### Task brief
In the listing below, find each line with the string "Golden" and report it.
[The data Boundary: Start]
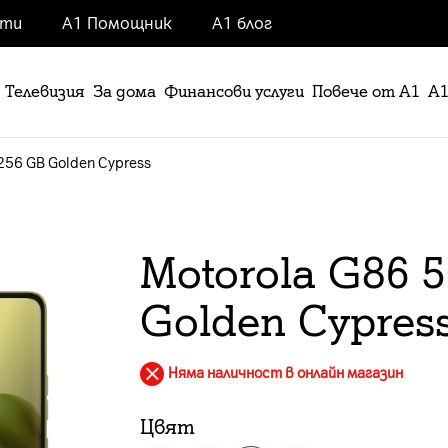
нти
А1 Помощник
А1 блог
Телевизия
За дома
Финансови услуги
Повече от А1
А1
256 GB Golden Cypress
Motorola G86 
Golden Cypres
Няма наличност в онлайн магазин
Цвят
[The data Boundary: End]
### Solution
256 GB Golden Cypress
Golden Cypres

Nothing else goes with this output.